#### [Brief]
Looking at each line of the data below, tally those that contain the word "divider" and give only the total.

◇ ◇ ◇ ◇

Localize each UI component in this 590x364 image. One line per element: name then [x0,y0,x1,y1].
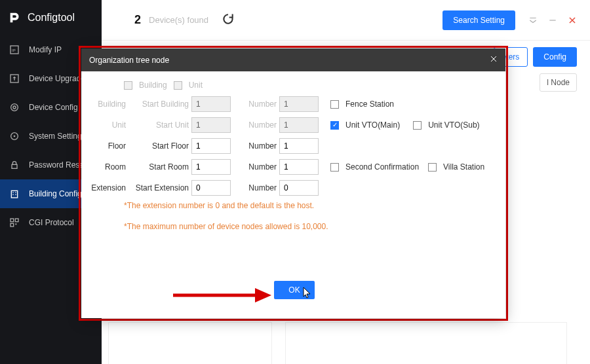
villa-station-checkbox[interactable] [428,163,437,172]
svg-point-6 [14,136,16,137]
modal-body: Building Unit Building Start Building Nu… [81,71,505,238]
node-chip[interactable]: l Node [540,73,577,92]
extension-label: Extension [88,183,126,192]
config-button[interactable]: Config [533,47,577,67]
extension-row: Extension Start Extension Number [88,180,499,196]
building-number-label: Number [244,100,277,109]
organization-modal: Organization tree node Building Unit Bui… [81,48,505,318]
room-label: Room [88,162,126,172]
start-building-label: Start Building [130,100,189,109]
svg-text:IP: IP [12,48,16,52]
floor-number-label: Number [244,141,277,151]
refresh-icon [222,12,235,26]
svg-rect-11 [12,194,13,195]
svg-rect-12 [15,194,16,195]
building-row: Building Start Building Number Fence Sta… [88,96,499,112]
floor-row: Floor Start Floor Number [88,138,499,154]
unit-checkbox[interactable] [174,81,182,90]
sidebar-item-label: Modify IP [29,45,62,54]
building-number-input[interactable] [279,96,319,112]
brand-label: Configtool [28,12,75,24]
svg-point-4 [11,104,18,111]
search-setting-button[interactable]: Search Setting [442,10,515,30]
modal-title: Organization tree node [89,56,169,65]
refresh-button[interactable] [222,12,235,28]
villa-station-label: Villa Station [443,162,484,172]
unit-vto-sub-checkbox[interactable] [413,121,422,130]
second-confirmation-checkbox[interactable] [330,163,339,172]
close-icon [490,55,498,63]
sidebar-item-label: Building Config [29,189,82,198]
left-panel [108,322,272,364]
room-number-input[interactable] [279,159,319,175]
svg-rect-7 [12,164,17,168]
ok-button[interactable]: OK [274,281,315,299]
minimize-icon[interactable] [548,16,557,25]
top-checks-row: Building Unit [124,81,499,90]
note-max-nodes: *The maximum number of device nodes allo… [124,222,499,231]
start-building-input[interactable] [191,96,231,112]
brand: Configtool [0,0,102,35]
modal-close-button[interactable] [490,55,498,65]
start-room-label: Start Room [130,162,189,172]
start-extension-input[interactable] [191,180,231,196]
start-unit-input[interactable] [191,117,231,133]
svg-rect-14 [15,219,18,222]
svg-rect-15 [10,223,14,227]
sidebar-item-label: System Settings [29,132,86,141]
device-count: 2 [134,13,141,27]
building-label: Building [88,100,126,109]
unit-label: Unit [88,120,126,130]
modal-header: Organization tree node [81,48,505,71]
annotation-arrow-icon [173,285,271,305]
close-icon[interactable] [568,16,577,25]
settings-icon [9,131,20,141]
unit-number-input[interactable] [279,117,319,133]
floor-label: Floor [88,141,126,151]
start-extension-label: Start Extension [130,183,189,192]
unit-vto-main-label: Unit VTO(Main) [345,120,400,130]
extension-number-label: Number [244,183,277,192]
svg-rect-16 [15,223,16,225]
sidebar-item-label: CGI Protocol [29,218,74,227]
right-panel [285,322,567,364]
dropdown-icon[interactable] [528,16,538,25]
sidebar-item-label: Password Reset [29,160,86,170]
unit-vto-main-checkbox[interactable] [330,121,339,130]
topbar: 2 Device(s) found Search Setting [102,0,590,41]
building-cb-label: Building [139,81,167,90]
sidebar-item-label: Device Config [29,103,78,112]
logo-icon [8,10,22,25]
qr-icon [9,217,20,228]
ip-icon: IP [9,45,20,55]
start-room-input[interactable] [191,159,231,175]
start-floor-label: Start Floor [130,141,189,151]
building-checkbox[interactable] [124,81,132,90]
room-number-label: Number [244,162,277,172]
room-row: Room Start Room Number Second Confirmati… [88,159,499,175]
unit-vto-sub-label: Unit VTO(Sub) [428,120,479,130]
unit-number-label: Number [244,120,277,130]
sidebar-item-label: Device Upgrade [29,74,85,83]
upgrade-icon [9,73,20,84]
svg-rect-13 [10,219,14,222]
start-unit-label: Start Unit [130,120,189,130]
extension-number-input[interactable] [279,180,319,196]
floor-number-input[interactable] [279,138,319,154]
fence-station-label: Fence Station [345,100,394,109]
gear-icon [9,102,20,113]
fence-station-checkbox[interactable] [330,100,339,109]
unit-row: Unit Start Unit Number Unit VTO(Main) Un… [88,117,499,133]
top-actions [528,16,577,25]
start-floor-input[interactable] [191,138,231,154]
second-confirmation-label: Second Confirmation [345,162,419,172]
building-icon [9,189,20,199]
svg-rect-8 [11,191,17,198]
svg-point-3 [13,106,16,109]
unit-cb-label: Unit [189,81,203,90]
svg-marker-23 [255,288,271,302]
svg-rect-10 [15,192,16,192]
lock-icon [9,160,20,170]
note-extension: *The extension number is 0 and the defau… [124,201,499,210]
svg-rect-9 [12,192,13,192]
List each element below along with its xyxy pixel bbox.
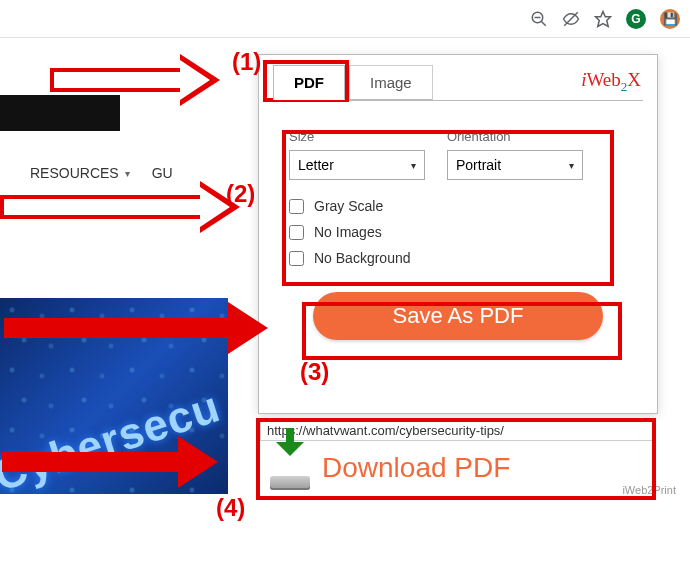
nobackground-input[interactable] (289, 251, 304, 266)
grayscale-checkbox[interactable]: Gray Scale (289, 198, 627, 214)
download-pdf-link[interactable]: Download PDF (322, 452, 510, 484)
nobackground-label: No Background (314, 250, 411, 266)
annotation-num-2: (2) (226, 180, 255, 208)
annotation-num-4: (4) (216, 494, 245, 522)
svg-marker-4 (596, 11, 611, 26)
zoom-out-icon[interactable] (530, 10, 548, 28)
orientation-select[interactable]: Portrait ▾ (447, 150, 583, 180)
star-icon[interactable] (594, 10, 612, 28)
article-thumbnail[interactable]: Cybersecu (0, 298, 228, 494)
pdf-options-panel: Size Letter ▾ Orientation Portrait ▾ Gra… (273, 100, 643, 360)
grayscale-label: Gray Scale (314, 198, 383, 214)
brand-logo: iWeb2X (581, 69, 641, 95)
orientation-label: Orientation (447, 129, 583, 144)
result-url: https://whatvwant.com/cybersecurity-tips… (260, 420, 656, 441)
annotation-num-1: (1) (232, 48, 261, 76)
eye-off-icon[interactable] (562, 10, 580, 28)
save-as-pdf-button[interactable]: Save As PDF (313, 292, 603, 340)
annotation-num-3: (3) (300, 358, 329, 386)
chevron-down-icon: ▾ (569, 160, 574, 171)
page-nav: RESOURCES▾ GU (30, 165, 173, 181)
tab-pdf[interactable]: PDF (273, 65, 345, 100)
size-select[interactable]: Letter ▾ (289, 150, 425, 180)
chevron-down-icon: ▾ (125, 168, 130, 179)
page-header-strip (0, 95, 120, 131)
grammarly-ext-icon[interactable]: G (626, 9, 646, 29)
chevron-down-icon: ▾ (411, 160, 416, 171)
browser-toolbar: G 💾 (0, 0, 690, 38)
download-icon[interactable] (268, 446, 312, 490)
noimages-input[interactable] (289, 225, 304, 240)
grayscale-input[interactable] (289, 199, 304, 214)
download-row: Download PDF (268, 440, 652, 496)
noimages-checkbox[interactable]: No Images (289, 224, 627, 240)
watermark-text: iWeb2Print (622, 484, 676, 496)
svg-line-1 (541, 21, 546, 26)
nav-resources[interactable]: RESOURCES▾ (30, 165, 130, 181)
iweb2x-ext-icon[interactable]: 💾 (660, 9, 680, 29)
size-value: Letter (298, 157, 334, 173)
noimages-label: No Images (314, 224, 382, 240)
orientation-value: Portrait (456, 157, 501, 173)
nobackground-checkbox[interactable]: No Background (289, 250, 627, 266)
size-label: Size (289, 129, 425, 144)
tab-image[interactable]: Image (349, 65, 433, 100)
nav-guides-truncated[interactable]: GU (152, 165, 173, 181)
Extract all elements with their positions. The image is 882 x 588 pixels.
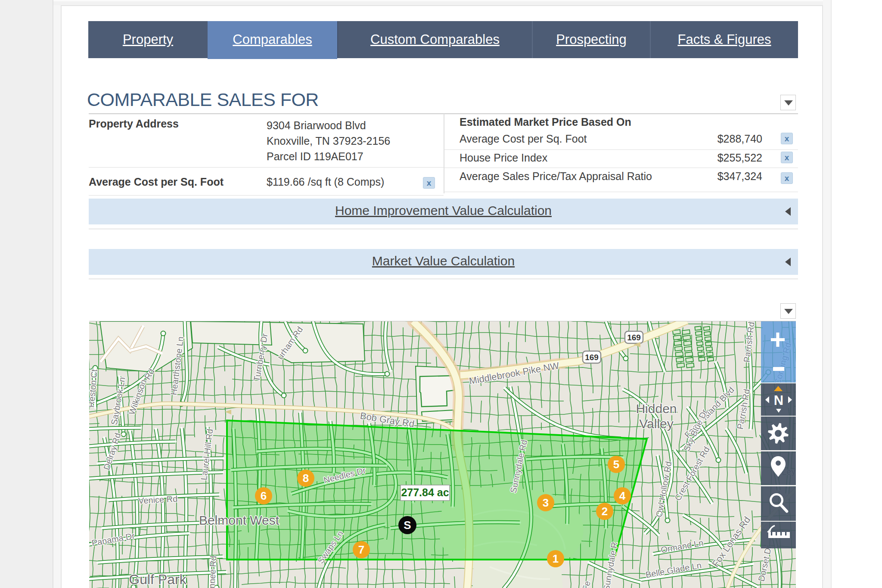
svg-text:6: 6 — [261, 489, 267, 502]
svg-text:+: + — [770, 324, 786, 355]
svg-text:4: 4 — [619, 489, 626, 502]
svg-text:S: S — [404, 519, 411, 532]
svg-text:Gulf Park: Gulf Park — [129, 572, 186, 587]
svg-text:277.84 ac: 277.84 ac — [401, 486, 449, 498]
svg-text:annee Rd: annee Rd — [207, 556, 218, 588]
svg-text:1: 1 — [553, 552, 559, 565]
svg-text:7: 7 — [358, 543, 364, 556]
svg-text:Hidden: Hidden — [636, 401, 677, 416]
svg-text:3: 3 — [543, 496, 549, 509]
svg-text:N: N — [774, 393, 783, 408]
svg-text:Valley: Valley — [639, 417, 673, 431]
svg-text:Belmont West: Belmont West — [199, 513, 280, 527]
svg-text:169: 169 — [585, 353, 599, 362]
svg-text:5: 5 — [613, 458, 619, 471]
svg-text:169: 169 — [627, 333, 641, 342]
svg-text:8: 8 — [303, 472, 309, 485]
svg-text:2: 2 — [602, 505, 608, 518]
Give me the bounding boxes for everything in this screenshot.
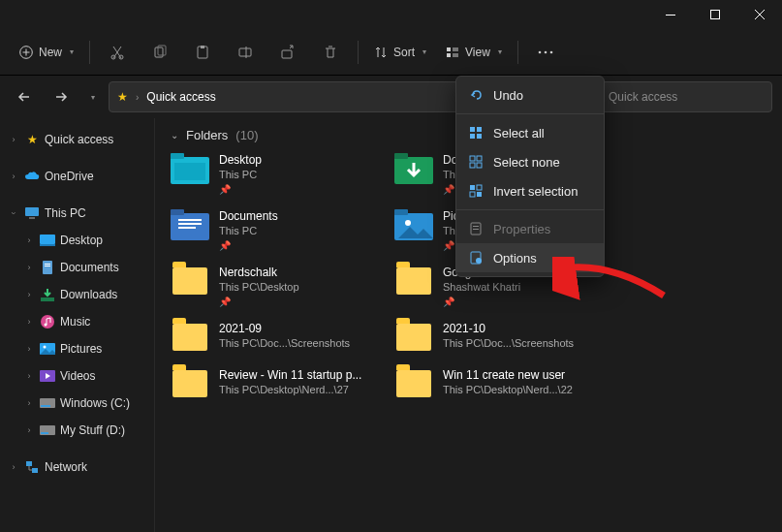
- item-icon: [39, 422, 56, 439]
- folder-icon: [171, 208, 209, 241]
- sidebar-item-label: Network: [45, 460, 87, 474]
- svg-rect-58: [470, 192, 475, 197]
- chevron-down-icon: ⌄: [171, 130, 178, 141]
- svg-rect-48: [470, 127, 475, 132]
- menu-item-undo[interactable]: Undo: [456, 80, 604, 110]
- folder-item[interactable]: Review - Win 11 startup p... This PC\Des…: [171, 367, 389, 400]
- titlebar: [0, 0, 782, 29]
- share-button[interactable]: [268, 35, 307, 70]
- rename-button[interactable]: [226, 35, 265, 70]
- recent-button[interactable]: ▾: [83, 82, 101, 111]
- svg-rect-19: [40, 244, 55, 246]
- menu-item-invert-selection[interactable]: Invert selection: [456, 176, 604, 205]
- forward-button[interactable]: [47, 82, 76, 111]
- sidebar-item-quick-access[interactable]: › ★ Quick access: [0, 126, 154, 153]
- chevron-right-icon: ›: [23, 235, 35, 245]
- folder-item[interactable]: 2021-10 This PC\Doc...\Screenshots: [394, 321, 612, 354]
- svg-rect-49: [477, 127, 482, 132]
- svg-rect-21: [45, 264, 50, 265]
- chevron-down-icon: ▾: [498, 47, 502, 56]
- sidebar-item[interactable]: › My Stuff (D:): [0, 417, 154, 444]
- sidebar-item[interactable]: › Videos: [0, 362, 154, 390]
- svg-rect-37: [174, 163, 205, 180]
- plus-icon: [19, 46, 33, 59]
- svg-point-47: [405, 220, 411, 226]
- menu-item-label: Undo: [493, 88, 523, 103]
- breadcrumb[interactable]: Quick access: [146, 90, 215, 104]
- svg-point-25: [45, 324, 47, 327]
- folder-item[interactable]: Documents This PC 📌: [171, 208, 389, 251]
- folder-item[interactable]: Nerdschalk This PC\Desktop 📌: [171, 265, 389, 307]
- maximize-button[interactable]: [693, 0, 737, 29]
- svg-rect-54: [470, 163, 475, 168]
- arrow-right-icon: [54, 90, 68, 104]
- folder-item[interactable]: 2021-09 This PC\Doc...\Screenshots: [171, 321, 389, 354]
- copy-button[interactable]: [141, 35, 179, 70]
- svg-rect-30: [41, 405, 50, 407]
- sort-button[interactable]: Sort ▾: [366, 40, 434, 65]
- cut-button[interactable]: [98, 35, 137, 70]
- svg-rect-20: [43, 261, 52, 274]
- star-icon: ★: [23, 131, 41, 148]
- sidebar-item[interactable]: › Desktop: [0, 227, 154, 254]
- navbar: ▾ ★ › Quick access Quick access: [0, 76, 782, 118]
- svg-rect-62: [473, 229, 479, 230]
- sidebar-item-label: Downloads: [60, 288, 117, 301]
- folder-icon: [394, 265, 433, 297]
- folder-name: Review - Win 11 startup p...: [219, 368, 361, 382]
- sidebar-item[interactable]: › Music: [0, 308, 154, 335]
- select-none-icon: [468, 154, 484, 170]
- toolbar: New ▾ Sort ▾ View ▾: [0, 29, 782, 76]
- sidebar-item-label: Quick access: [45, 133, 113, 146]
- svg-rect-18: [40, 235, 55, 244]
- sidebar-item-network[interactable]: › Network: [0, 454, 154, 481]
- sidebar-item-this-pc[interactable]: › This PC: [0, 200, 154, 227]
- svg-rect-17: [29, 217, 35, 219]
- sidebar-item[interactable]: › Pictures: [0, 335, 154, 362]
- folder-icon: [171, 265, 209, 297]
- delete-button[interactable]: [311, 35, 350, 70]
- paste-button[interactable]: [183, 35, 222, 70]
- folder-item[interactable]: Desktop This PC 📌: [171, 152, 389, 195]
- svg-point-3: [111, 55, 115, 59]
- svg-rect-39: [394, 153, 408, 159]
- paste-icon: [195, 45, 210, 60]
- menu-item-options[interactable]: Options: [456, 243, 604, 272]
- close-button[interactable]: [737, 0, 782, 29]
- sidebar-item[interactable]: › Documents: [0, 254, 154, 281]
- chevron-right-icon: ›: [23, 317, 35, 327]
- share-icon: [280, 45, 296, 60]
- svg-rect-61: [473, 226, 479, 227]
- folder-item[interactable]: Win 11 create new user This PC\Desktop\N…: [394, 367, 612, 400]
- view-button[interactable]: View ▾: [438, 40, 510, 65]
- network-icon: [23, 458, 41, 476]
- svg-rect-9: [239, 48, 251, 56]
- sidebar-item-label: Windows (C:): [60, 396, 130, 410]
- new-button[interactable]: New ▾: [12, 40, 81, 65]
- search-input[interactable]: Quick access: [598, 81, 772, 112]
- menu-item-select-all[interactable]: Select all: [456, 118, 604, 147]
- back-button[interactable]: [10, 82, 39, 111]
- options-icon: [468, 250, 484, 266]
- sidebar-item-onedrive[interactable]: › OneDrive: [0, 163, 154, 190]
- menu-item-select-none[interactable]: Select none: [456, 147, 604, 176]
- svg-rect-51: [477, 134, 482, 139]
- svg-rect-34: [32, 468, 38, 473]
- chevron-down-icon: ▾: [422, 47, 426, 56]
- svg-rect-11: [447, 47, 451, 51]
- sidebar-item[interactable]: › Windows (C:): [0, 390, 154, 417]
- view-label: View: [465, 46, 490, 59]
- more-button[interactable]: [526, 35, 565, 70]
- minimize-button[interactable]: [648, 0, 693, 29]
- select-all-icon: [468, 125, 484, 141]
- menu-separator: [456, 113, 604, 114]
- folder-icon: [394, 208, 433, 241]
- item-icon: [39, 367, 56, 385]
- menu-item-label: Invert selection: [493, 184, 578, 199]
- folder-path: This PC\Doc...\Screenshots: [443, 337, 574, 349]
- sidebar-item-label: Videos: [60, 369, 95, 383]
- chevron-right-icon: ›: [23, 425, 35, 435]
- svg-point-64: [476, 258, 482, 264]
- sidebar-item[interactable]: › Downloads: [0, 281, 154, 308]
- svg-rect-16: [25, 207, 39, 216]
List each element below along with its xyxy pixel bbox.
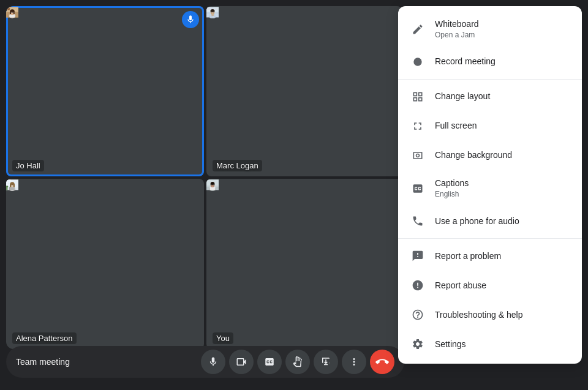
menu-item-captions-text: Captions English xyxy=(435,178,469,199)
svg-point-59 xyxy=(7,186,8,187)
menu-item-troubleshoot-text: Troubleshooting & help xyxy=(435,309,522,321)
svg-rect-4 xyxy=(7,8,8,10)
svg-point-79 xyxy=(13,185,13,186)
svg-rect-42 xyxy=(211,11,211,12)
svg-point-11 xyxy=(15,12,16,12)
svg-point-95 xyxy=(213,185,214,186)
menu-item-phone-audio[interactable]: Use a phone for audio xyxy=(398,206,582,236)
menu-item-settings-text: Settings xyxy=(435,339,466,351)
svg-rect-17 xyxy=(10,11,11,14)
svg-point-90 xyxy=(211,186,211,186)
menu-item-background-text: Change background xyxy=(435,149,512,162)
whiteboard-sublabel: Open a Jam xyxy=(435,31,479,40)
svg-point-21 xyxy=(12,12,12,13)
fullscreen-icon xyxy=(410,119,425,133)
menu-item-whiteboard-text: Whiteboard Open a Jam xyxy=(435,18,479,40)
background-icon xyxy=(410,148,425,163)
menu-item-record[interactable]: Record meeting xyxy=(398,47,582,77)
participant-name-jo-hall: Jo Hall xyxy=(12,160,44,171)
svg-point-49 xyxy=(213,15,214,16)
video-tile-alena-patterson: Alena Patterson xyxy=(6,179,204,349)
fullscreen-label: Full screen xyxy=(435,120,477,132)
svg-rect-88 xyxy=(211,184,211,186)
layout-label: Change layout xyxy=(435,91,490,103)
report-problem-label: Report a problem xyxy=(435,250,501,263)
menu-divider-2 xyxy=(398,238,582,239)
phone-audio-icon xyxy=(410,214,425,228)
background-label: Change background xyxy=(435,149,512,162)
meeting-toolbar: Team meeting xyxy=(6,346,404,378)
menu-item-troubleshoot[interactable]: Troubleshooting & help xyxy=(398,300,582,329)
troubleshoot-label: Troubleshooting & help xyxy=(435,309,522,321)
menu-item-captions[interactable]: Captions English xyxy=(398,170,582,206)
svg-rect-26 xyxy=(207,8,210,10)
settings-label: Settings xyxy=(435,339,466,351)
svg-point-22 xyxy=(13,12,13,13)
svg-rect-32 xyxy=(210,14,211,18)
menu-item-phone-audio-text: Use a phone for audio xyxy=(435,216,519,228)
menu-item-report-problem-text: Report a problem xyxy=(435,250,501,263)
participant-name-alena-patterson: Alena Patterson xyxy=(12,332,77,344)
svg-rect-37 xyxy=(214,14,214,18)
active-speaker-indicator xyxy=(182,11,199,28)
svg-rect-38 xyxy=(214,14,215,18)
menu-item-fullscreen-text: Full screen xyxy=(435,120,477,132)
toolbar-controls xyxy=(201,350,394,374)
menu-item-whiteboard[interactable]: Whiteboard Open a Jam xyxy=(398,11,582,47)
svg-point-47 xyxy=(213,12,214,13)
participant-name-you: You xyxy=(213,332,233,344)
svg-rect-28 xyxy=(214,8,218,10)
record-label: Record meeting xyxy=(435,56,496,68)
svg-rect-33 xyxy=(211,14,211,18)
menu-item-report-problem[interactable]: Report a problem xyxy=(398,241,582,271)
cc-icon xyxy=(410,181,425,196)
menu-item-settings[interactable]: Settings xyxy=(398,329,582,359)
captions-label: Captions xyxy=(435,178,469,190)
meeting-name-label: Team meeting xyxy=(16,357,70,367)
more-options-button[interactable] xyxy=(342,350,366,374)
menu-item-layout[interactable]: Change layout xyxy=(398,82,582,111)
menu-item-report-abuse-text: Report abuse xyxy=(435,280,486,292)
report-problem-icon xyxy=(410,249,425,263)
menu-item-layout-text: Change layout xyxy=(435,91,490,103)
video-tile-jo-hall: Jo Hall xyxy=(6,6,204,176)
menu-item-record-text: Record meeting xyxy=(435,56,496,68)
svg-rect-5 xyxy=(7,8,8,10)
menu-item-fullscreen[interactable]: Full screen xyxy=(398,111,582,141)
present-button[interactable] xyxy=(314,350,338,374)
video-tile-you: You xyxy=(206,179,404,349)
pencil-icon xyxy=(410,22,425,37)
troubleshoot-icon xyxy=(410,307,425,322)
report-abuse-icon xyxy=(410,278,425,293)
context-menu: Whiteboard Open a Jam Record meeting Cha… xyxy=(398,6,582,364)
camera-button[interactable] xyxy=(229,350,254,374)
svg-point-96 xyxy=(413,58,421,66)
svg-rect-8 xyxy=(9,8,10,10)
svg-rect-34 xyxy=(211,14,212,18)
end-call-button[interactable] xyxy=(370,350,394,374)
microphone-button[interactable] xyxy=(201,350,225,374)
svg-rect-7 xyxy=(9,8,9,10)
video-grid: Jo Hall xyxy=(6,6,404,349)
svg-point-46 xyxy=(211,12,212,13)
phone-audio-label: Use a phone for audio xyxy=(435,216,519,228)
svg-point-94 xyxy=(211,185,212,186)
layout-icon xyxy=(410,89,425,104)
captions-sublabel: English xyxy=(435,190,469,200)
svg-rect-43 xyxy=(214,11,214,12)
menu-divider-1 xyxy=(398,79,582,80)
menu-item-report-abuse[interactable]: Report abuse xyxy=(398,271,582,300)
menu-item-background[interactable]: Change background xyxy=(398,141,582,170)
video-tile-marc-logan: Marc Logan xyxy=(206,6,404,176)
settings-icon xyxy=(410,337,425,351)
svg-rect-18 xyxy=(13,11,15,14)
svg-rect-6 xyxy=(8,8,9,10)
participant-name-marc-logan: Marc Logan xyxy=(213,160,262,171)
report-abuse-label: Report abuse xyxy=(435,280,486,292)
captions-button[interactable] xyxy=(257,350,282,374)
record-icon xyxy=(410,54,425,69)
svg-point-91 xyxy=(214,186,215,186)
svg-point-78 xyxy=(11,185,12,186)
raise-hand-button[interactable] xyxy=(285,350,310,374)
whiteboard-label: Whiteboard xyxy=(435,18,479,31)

◇ ◇ ◇ ◇

#### [Result of this task]
2